◆ **Task to carry out**:
Go through the data below and return each line where the string "درجة" appears.

········

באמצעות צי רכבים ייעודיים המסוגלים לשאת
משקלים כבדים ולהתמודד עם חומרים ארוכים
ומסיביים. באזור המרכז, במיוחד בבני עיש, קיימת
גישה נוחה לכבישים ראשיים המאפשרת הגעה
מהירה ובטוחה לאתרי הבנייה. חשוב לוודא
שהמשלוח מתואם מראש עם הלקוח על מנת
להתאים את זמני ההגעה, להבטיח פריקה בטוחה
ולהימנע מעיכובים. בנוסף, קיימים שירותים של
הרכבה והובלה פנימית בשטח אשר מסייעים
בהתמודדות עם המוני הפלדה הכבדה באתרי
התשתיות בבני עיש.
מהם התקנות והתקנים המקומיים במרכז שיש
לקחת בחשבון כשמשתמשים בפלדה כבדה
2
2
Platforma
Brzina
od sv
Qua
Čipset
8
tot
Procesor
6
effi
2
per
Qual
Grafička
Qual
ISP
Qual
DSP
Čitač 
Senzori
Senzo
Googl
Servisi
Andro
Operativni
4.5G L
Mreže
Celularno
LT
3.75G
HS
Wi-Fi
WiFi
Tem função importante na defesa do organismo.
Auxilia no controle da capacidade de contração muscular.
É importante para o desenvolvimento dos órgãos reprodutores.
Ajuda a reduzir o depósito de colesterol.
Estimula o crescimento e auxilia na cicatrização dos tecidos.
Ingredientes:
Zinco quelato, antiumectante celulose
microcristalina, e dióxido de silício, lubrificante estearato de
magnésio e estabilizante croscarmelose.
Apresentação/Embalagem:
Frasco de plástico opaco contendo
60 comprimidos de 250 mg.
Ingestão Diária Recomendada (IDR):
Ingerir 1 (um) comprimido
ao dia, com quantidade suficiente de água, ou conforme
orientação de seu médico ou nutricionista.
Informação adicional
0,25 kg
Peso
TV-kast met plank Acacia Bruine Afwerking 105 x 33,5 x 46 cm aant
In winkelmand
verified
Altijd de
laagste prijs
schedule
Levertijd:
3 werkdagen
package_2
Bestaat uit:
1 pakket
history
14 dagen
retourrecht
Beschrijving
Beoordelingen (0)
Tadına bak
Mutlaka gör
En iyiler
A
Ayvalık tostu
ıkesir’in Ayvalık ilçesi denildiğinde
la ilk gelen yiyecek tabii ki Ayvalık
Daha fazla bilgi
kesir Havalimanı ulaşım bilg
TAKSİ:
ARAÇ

········

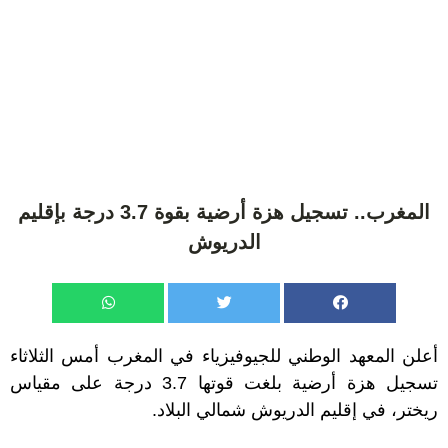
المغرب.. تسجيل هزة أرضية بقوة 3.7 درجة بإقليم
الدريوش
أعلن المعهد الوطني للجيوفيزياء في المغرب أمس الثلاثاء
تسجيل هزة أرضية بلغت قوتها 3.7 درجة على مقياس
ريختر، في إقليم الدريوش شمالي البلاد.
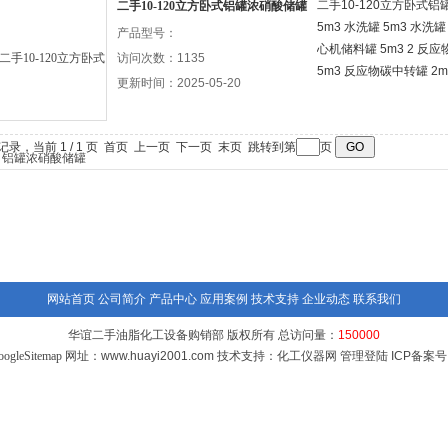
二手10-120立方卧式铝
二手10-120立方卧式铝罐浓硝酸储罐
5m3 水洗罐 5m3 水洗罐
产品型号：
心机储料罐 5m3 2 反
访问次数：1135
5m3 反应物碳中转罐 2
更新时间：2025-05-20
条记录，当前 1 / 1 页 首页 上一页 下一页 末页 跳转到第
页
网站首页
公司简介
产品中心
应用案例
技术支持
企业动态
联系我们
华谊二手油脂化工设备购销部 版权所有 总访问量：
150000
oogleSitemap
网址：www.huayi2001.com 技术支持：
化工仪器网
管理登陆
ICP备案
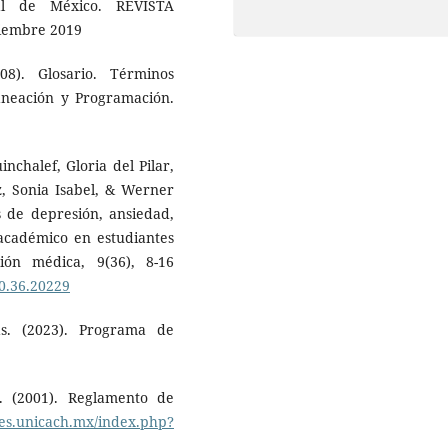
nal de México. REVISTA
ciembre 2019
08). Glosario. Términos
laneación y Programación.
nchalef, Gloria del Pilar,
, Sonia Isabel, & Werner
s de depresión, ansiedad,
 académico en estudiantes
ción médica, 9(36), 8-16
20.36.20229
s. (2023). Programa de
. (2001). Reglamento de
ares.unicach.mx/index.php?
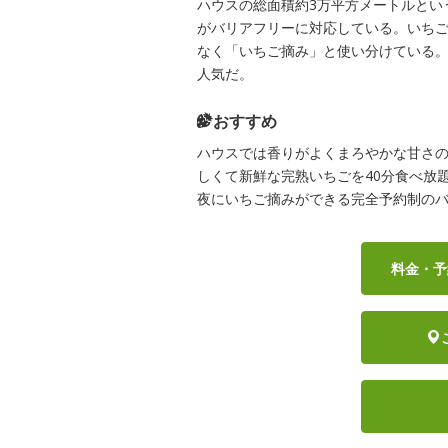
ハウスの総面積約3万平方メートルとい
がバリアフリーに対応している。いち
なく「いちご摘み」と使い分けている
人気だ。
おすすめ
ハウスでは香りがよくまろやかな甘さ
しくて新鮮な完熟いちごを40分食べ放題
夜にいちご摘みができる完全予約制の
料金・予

········

◆ **Task response**:
المغرب.. تسجيل هزة أرضية بقوة 3.7 درجة بإقليم
تسجيل هزة أرضية بلغت قوتها 3.7 درجة على مقياس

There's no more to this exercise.